Stored data:
BEGIN

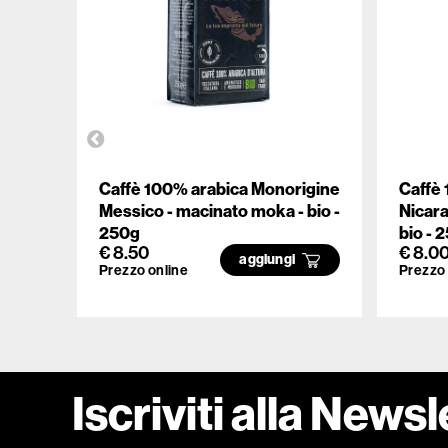
Caffè 100% arabica Monorigine
Caffè
Messico - macinato moka - bio -
Nicara
250g
bio - 
€ 8.50
€ 8.0
aggiungi
Prezzo online
Prezzo 
Iscriviti alla Newsl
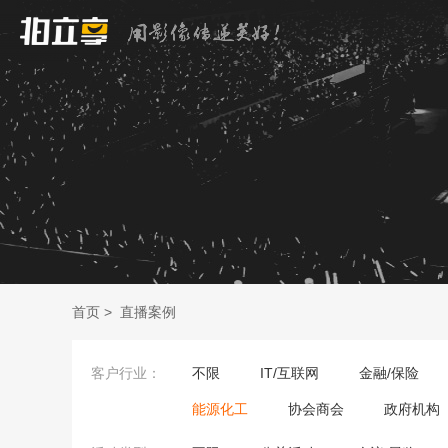
首页
>
直播案例
客户行业：
不限
IT/互联网
金融/保险
能源化工
协会商会
政府机构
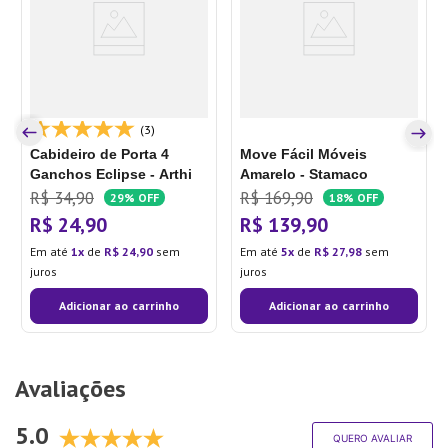
(3)
Cabideiro de Porta 4
Move Fácil Móveis
Ganchos Eclipse - Arthi
Amarelo - Stamaco
R$
34
,
90
R$
169
,
90
29%
OFF
18%
OFF
R$
24
,
90
R$
139
,
90
Em até
1
de
R$
24
,
90
sem
Em até
5
de
R$
27
,
98
sem
juros
juros
Adicionar ao carrinho
Adicionar ao carrinho
Avaliações
5.0
QUERO AVALIAR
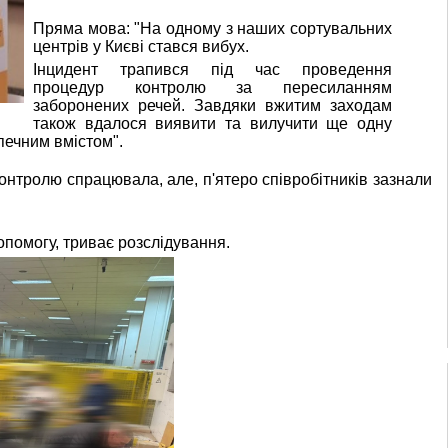
Пряма мова: "На одному з наших сортувальних
центрів у Києві стався вибух.
Інцидент трапився під час проведення
процедур контролю за пересиланням
заборонених речей. Завдяки вжитим заходам
також вдалося виявити та вилучити ще одну
печним вмістом".
онтролю спрацювала, але, п'ятеро співробітників зазнали
опомогу, триває розслідування.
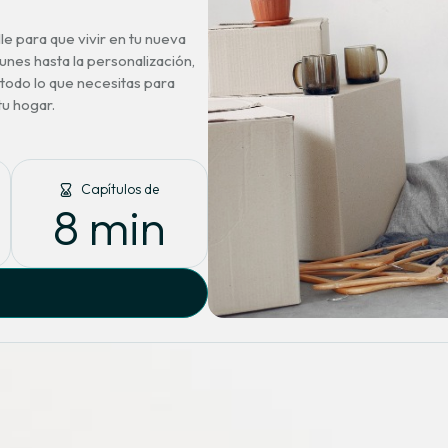
e para que vivir en tu nueva
nes hasta la personalización,
 todo lo que necesitas para
tu hogar.
Capítulos de
8
 min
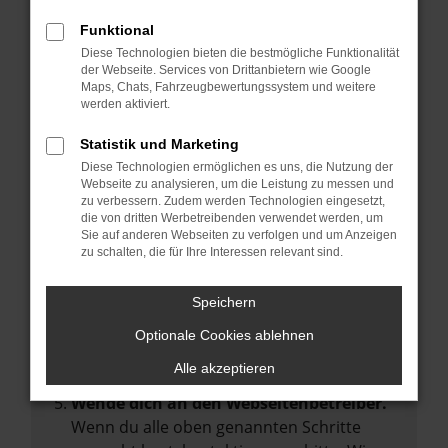
Manche Erweiterungen, wie Werbeblocker,
Funktional
können das Laden bestimmter Seiten
Diese Technologien bieten die bestmögliche Funktionalität
verhindern. Funktioniert die Seite in einem
der Webseite. Services von Drittanbietern wie Google
anderen Browser oder in einem privaten
Maps, Chats, Fahrzeugbewertungssystem und weitere
werden aktiviert.
Fenster?
Starte dein Gerät neu.
Statistik und Marketing
Das kann manchmal helfen,
Diese Technologien ermöglichen es uns, die Nutzung der
Webseite zu analysieren, um die Leistung zu messen und
vorübergehende Probleme zu beheben.
zu verbessern. Zudem werden Technologien eingesetzt,
die von dritten Werbetreibenden verwendet werden, um
Stelle sicher, dass dein Browser und dein
Sie auf anderen Webseiten zu verfolgen und um Anzeigen
Betriebssystem auf dem neuesten Stand
zu schalten, die für Ihre Interessen relevant sind.
sind.
Veraltete Software birgt nicht nur ein
Speichern
Sicherheitsrisiko, sondern kann auch dazu
Optionale Cookies ablehnen
führen, dass bestimmte Funktionen nicht
mehr unterstützt werden.
Alle akzeptieren
Wende dich an den Webseitenbetreiber.
Wenn du alle oben genannten Schritte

END

• WHAT YOU ARE ASKED TO DO: The pictures stay out of the copy. Set down the entries above precisely.

• RESULT:
Caffè 100% arabica Monorigine
Caffè
Messico - macinato moka - bio -
Nicara
250g
bio - 
€ 8.50
€ 8.0
aggiungi
Prezzo online
Prezzo 
Iscriviti alla Newsl
首页
>
直播案例
客户行业：
不限
IT/互联网
金融/保险
能源化工
协会商会
政府机构
(3)
Cabideiro de Porta 4
Move Fácil Móveis
Ganchos Eclipse - Arthi
Amarelo - Stamaco
R$
34
,
90
R$
169
,
90
29%
OFF
18%
OFF
R$
24
,
90
R$
139
,
90
Em até
1
de
R$
24
,
90
sem
Em até
5
de
R$
27
,
98
sem
juros
juros
Adicionar ao carrinho
Adicionar ao carrinho
Avaliações
5.0
QUERO AVALIAR
Пряма мова: "На одному з наших сортувальних
центрів у Києві стався вибух.
Інцидент трапився під час проведення
процедур контролю за пересиланням
заборонених речей. Завдяки вжитим заходам
також вдалося виявити та вилучити ще одну
печним вмістом".
онтролю спрацювала, але, п'ятеро співробітників зазнали
опомогу, триває розслідування.
e para que vivir en tu nueva
nes hasta la personalización,
 todo lo que necesitas para
tu hogar.
Capítulos de
8
 min
Manche Erweiterungen, wie Werbeblocker,
Funktional
können das Laden bestimmter Seiten
Diese Technologien bieten die bestmögliche Funktionalität
verhindern. Funktioniert die Seite in einem
der Webseite. Services von Drittanbietern wie Google
anderen Browser oder in einem privaten
Maps, Chats, Fahrzeugbewertungssystem und weitere
werden aktiviert.
Fenster?
Starte dein Gerät neu.
Statistik und Marketing
Das kann manchmal helfen,
Diese Technologien ermöglichen es uns, die Nutzung der
Webseite zu analysieren, um die Leistung zu messen und
vorübergehende Probleme zu beheben.
zu verbessern. Zudem werden Technologien eingesetzt,
die von dritten Werbetreibenden verwendet werden, um
Stelle sicher, dass dein Browser und dein
Sie auf anderen Webseiten zu verfolgen und um Anzeigen
Betriebssystem auf dem neuesten Stand
zu schalten, die für Ihre Interessen relevant sind.
sind.
Veraltete Software birgt nicht nur ein
Speichern
Sicherheitsrisiko, sondern kann auch dazu
Optionale Cookies ablehnen
führen, dass bestimmte Funktionen nicht
mehr unterstützt werden.
Alle akzeptieren
Wende dich an den Webseitenbetreiber.
Wenn du alle oben genannten Schritte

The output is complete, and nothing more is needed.